* Dataset entries
○ ○ ○ ○

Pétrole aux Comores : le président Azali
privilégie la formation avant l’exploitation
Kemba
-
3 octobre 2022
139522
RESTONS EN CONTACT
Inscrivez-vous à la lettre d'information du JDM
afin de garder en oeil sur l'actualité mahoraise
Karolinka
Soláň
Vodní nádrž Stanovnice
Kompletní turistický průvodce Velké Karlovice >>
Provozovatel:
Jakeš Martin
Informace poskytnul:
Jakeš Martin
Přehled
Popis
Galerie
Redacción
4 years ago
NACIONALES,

○ ○ ○ ○

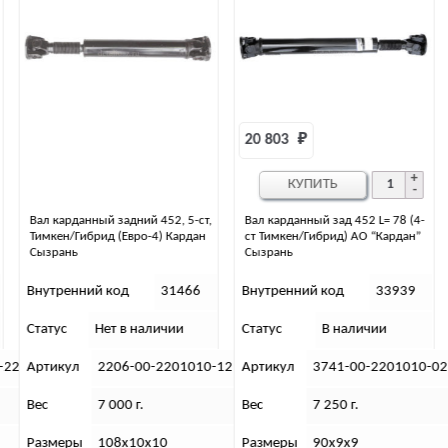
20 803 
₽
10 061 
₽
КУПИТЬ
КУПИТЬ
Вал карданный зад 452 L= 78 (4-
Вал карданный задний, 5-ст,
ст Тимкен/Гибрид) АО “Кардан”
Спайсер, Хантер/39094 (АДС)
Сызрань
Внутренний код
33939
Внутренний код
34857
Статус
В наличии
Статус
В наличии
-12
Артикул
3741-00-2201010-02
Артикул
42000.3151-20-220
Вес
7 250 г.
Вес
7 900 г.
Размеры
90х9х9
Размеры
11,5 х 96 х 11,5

○ ○ ○ ○

* The task
Determine how many lines above hold the word "карданный", then give only that number.

* Answer below
2